__Dataset entries__
= = =
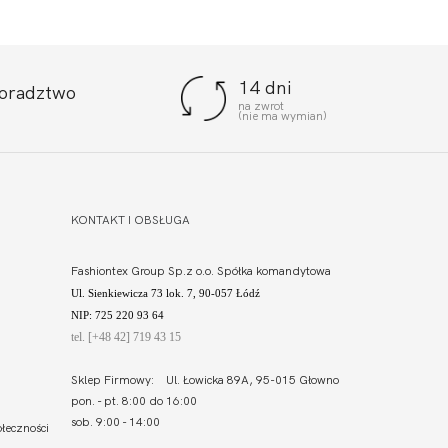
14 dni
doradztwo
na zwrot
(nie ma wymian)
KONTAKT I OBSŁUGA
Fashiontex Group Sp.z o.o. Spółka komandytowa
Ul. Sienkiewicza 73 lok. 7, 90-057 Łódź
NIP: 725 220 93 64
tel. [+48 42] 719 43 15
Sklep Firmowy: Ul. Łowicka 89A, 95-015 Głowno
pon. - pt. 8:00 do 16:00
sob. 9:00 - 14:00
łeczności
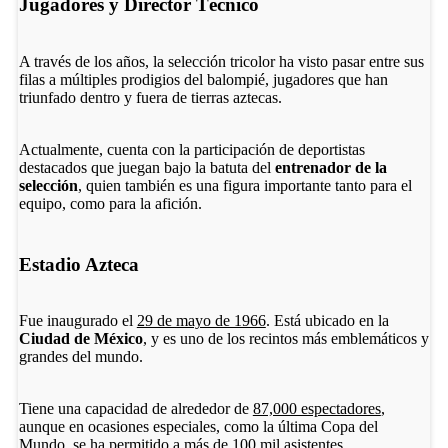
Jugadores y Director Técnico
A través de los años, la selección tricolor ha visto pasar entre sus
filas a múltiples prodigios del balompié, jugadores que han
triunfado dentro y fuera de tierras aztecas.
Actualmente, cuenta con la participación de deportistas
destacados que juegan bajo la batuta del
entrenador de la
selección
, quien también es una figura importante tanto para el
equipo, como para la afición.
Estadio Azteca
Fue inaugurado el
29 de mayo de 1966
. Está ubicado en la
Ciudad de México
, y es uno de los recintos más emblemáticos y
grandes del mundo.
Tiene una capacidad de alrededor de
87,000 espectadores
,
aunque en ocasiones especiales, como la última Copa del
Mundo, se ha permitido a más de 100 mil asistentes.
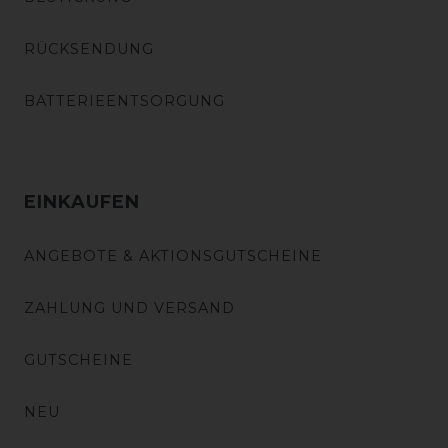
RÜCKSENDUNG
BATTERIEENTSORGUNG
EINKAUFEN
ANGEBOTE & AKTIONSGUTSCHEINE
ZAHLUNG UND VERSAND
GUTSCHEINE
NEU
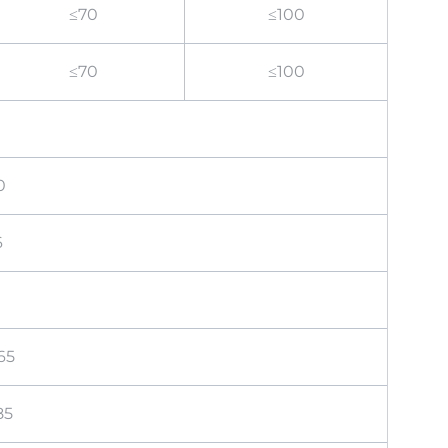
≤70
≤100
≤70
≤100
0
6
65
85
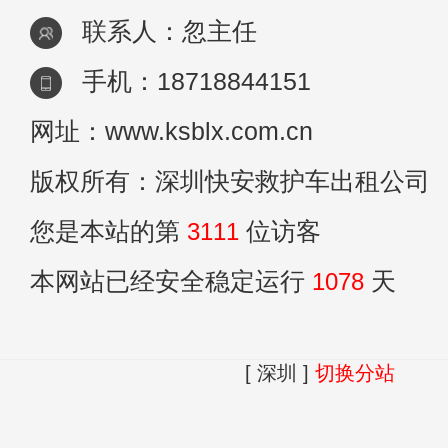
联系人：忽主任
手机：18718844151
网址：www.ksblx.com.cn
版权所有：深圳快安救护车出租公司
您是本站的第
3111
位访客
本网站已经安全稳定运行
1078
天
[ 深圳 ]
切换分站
= = =
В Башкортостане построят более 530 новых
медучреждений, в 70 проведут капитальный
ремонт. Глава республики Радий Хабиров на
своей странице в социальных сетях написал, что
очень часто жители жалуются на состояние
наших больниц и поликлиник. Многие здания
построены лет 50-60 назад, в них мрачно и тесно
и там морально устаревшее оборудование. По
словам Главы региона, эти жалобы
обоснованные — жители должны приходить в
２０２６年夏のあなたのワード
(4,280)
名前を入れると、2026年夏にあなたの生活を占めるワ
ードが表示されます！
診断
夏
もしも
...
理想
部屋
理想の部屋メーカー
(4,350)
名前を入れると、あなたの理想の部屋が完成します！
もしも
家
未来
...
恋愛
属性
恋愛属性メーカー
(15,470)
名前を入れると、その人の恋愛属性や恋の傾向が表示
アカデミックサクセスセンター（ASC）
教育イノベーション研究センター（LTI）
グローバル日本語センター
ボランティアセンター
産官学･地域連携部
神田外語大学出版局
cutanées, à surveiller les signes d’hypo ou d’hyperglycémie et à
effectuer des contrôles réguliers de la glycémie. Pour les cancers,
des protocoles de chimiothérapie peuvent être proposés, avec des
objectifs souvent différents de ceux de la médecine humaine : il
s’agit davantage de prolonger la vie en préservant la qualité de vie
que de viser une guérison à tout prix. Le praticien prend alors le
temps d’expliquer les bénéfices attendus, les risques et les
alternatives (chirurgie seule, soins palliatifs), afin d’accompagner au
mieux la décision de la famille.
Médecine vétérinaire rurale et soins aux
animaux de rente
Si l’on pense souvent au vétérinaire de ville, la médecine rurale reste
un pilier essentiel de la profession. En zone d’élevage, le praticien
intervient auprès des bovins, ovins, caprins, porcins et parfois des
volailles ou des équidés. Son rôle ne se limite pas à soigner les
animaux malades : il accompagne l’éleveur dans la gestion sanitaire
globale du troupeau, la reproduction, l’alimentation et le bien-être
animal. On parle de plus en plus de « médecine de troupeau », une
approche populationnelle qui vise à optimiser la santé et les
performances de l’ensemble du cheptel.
= = =
__Exercise__
From the records above, transcribe exactly the lines starting at the one containing "Sklep Firmowy: Ul. Łowicka 89A, 95-015 Głowno" and ending at the one containing "Ciudad de México". Skip the pictures.

__Answer space__
Sklep Firmowy: Ul. Łowicka 89A, 95-015 Głowno
pon. - pt. 8:00 do 16:00
sob. 9:00 - 14:00
łeczności
Jugadores y Director Técnico
A través de los años, la selección tricolor ha visto pasar entre sus
filas a múltiples prodigios del balompié, jugadores que han
triunfado dentro y fuera de tierras aztecas.
Actualmente, cuenta con la participación de deportistas
destacados que juegan bajo la batuta del
entrenador de la
selección
, quien también es una figura importante tanto para el
equipo, como para la afición.
Estadio Azteca
Fue inaugurado el
29 de mayo de 1966
. Está ubicado en la
Ciudad de México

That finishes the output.